Luciana Santos: Um grande marco da luta contra as evidências científicas e do negacionismo se deu no auge da covid-19, uma pandemia que impactou o mundo todo. No Brasil, tínhamos um chefe de Estado que negava a ciência. E todos nós sabemos os impactos disso: fomos a segunda população do planeta com mais mortes por covid.
Acho que o desenvolvimento dessa vacina se reveste de muitos simbolismos. Primeiro, da capacidade da inteligência brasileira. Nós temos um histórico, através de instituições que são longevas, como a Fundação Oswaldo Cruz (Fiocruz) e o Instituto Butantan, que, naquele momento de pandemia, acudiram através de transferência de tecnologia, o que salvou o povo brasileiro.
Os desafios para as pandemias vão ser cada vez mais urgentes. No caso específico, a SpiN-TEC, do Centro de Tecnologia de Vacinas da UFMG, que a gente apoiou com investimentos no montante de R$ 140 milhões, mostra que o Brasil é capaz de produzir soluções brasileiras, da inteligência brasileira.
Penso que é um momento de afirmação da necessidade de virar a página do negacionismo no país e de dizer que a inteligência brasileira resolve questões, resolve problemas. Fico imensamente feliz, orgulhosa e com a certeza de que a gente tem capacidade de enfrentar vários desafios.
A SpiN-TEC é um libelo à inteligência brasileira, 100% produzido no Brasil.
TV Brasil: O fomento do MCTI foi fundamental para o desenvolvimento da vacina. Que outras iniciativas de fomento de novas tecnologias estão em andamento para a melhoria da qualidade da saúde pública no Brasil?
Luciana: Como é um centro de tecnologia de vacinas que, inclusive, funciona em rede, contando com o Parque Tecnológico de Belo Horizonte, esse ecossistema é que faz valer as soluções. São muitas pessoas envolvidas no processo, muitas mãos para chegar a soluções complexas. Lá, nós vamos tratar da malária, da doença de Chagas, doenças propriamente do nosso clima, da nossa floresta tropical. Além das terapias que já existem hoje, nós vamos garantir uma vacina. Tudo isso está em andamento. É algo muito importante e animador.
Assim, a gente vai poder dar ênfase aos desafios do complexo industrial da saúde, que são garantir equipamentos, insumos, medicamentos e vacinas que possam enfrentar coisas que são próprias do Brasil, contra as quais só a gente mesmo é que pode apresentar soluções.
TV Brasil: O Brasil vem conquistando cada vez mais reconhecimento no mundo em vários campos da ciência. Um exemplo foi o mapeamento do genoma do coronavírus, realizado pela cientista Jaqueline Goes de Jesus. Como as políticas de fomento podem contribuir para esse processo?
Luciana: O complexo industrial de saúde engloba desafios propriamente da área de saúde, equipamentos, insumos e medicamentos.
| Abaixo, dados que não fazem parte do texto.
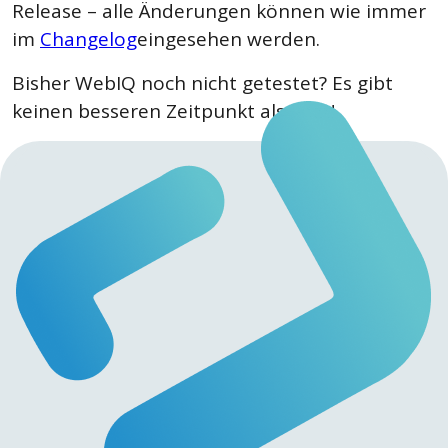
Release – alle Änderungen können wie immer
im
Changelog
eingesehen werden.
Bisher WebIQ noch nicht getestet? Es gibt
keinen besseren Zeitpunkt als jetzt!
Aliás, esse é o segundo déficit da balança comercial do Brasil, próximo de US$ 20 bilhões. E eles integram a Nova Indústria Brasil [política industrial lançada pelo governo federal em janeiro de 2024, com o objetivo de impulsionar o desenvolvimento da indústria nacional até 2033].
É um desafio. Uma das escolhas que o Brasil fez foi nos tornarmos independentes, diminuir a nossa dependência desse conjunto de questões que diz respeito ao povo brasileiro. E, com isso, baratear custos, dar mais acesso, facilitar. Só pra dar um exemplo, a produção nacional do fator recombinante 8, que é um IFA [insumo farmacêutico ativo] de hemoderivados, vai significar US$ 1,2 bilhão a menos na balança comercial brasileira.
Toda essa agenda que o presidente Lula lidera vai na direção de superar a dependência, ainda mais no contexto que a gente está vivendo, de muito ataque à nossa soberania. Soberania diz respeito a conseguir garantir que algumas soluções para o povo brasileiro a gente não precise importar. Nossa infraestrutura de pesquisa, nossa inteligência, pesquisadores e pesquisadoras, esses milhares de brasileiros e brasileiras que estão nos laboratórios, nos estudos de ciência e tecnologia, nas universidades, produzindo soluções, precisam cada vez mais ter visibilidade pra gente dar valor.